14) The method according to claim 10, further comprising the following steps: (a) providing a mixture comprising herbs of Shu Di Huang, Yin Yang Huo, Shan Zhu Yu, Shan Yao, Gou Qi Zi, and Dan Dou Chi; (b) extracting the mixture with water, obtaining a first extract solution; (c) concentrating the first extract solution, forming a concentrated extract solution; (d) extract the concentrated extract solution with ethanol to obtain a second extract solution and precipitation; and (e) concentrating said second extract solution.

15) The method according to claim 14, wherein step (b) comprises decocting the mixture in water twice at 90-100° C., 4 hours each time.

16) The method according to claim 14, wherein step (c) comprises heating the first extract solution at 80° C. to a relative density of 1.1-1.3.

17) The method according to claim 14, wherein said ethanol is 70-100% (v/v).

18) The method according to claim 14, wherein the concentrating in step (e) comprises concentrating said second extract solution to a relative density of 1.1-1.5.

19) A method of treatment of menopausal syndromes, comprising administration of a therapeutically effective amount of the pharmaceutical composition of claim 1.

20) Use of the pharmaceutical composition of claim 1 in the preparation of a medicament for the treatment of menopausal syndromes.
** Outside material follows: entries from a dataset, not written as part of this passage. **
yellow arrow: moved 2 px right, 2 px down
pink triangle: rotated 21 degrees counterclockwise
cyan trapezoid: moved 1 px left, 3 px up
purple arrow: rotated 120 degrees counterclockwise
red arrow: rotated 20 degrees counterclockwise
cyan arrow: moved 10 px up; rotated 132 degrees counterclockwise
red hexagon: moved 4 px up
21) A nutritional supplement comprising the pharmaceutical composition of claim 1.

22) A formulation for treating depression comprising the pharmaceutical composition of claim 1, wherein the concentration of said composition ranges from 1% to 100% by weight.
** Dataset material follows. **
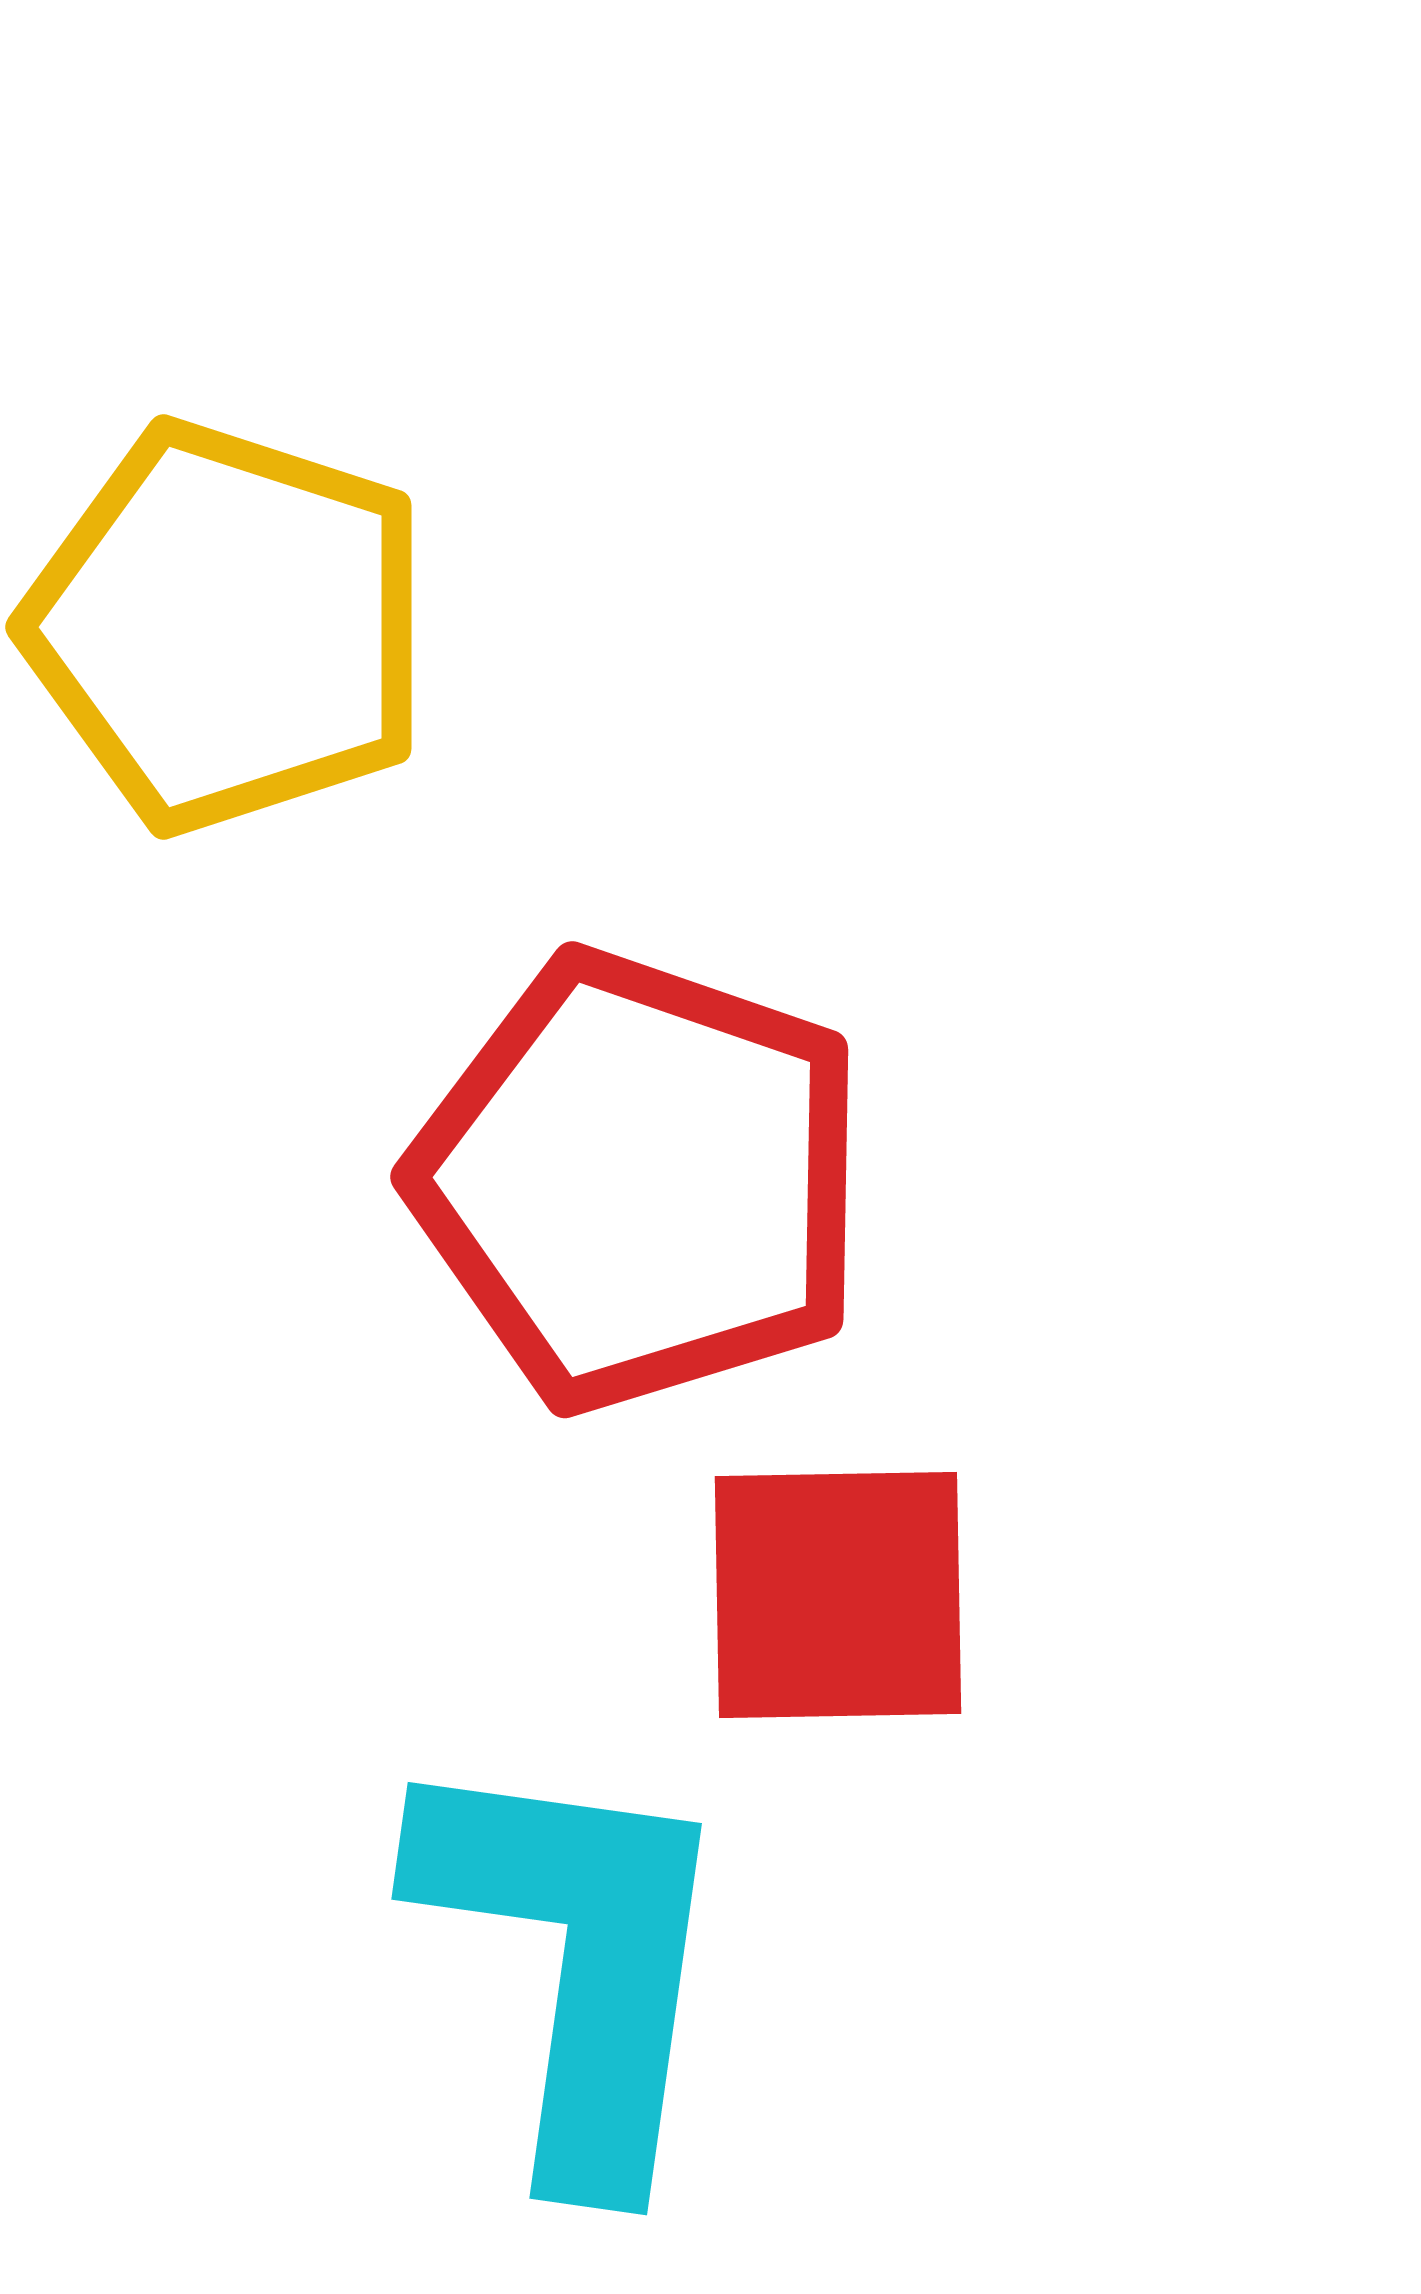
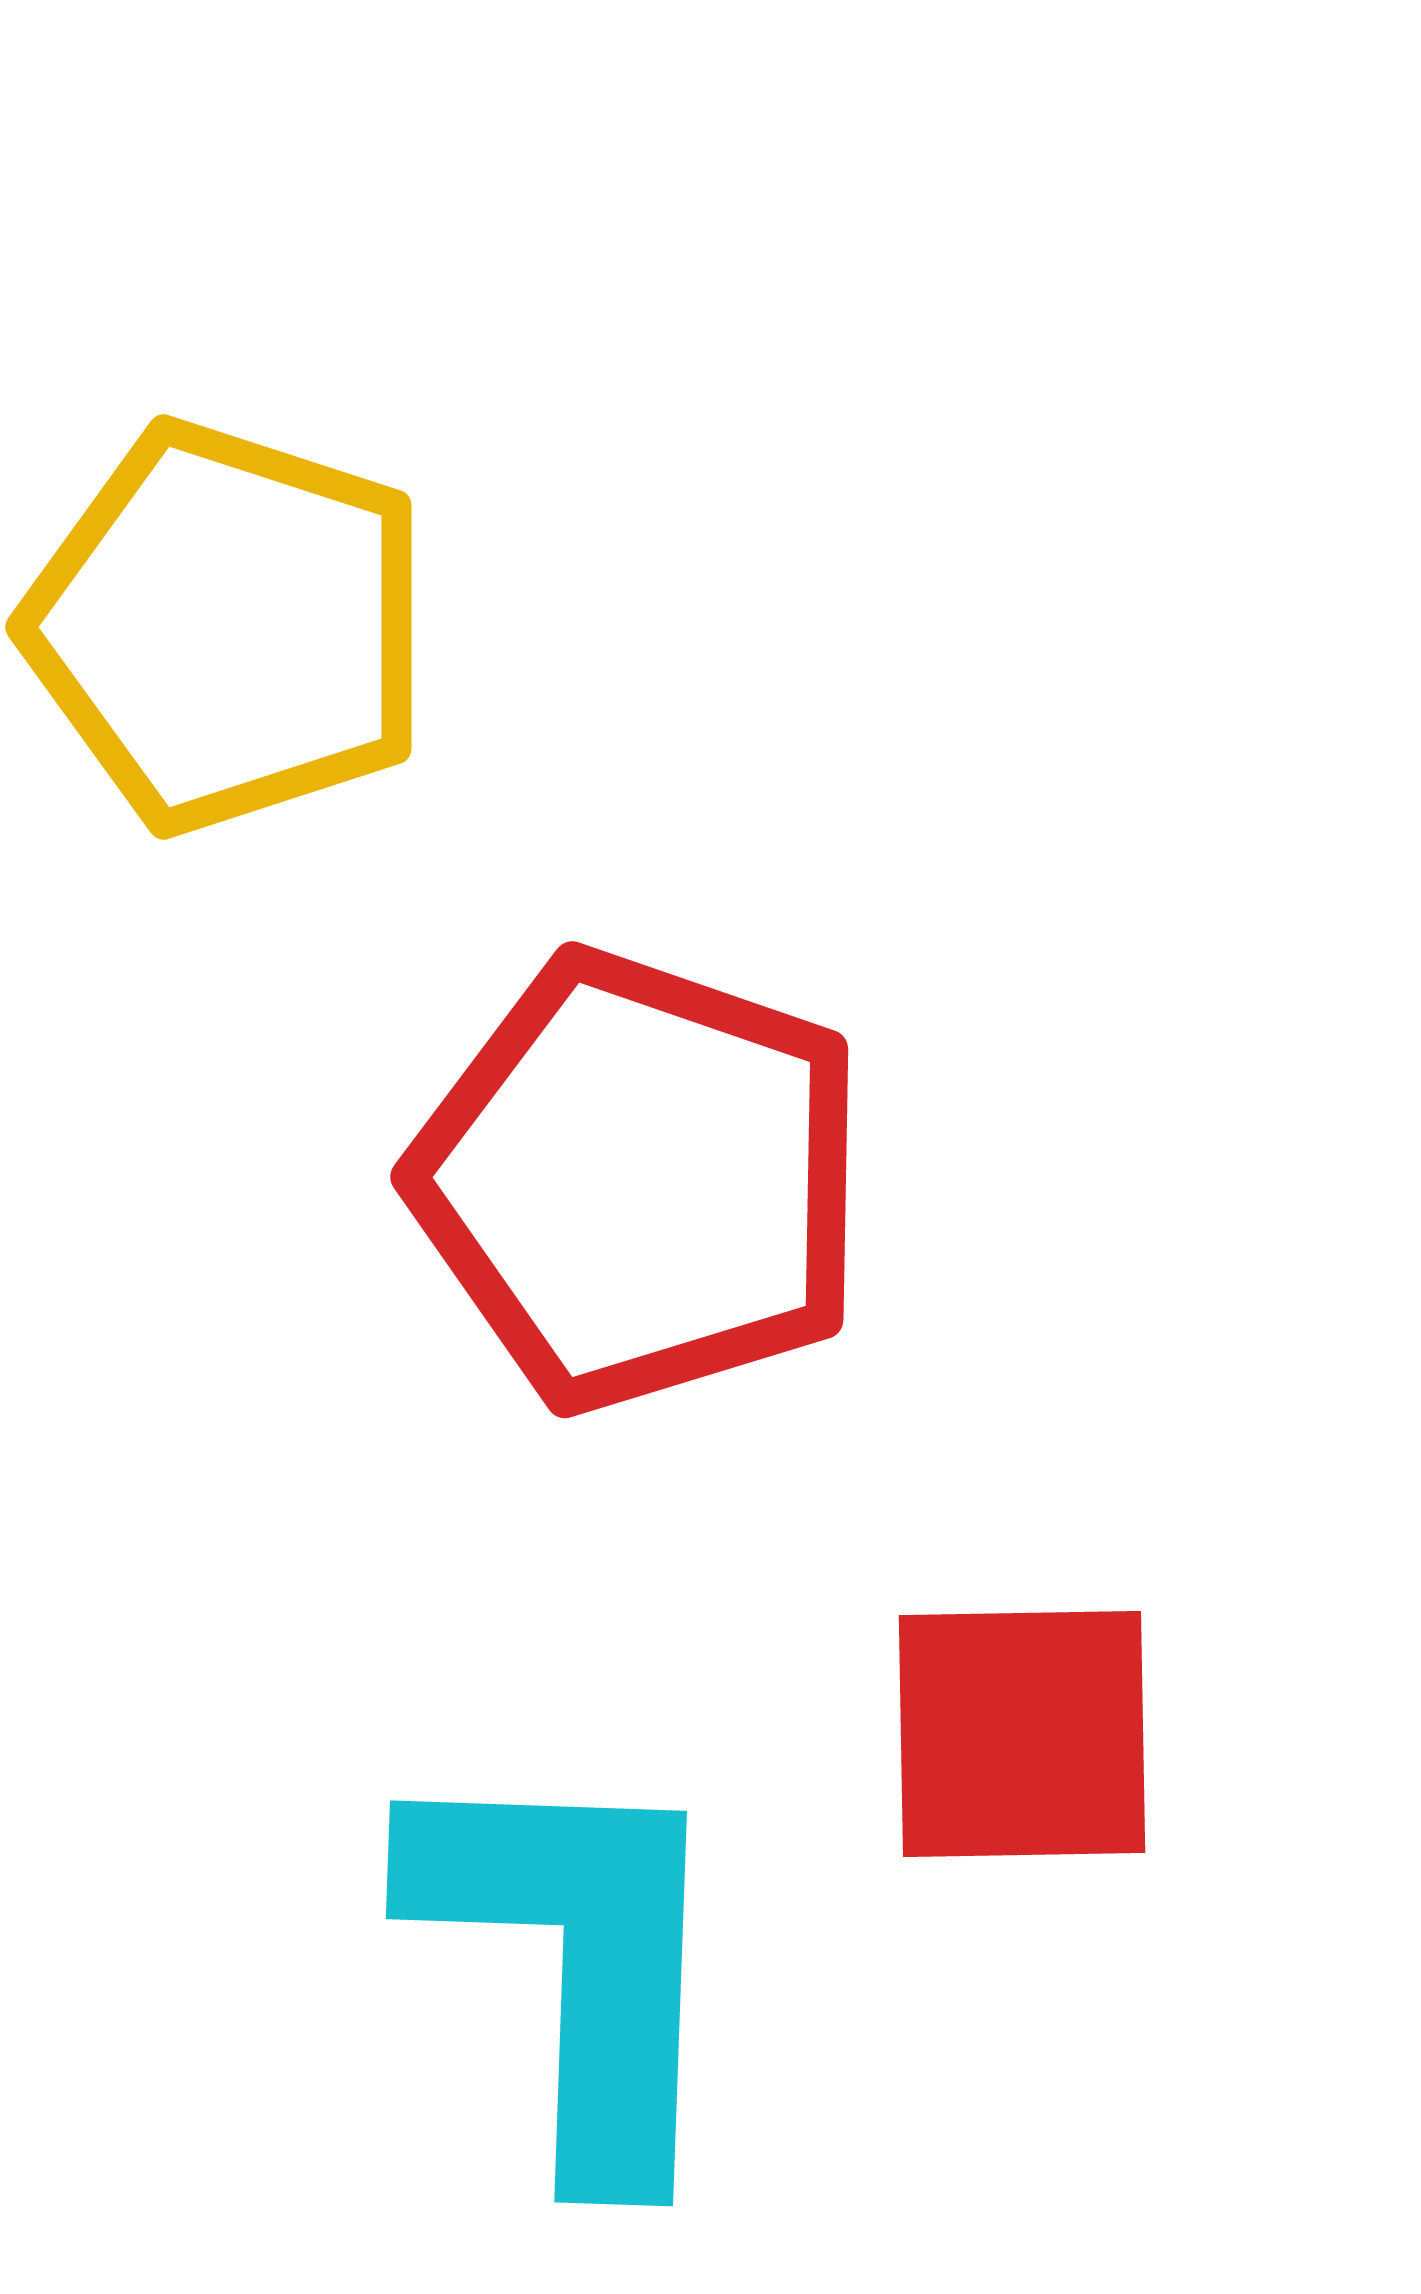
red square: moved 184 px right, 139 px down
cyan L-shape: rotated 6 degrees counterclockwise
23) The formulation according to claim 22, wherein the extracts are made from the following materials in weight portion: Shu Di Huang: 15-25 portions Yin Yang Huo: 8-17 portions Shan Zhu Yu: 5-20 portions Shan Yao: 10-24 portions Gou Qi Zi: 10-25 portions Dan Dou Chi: 9-22 portions.

24) The formulation according to claim 22, wherein the extracts are made from the following materials in weight portion: Shu Di Huang: 18-22 portions Yin Yang Huo: 10-13 portions Shan Zhu Yu: 8-12 portions Shan Yao: 12-17 portions Gou Qi Zi: 13-17 portions Dan Dou Chi: 14-18 portions.

25) The formulation according to claim 22, wherein the extracts are made from the following materials in weight portion: Shu Di Huang: 19.6 portions Yin Yang Huo: 11.2 portions Shan Zhu Yu: 10.4 portions Shan Yao: 14.0 portions Gou Qi Zi: 14.4 portions Dan Dou Chi: 15.4 portions.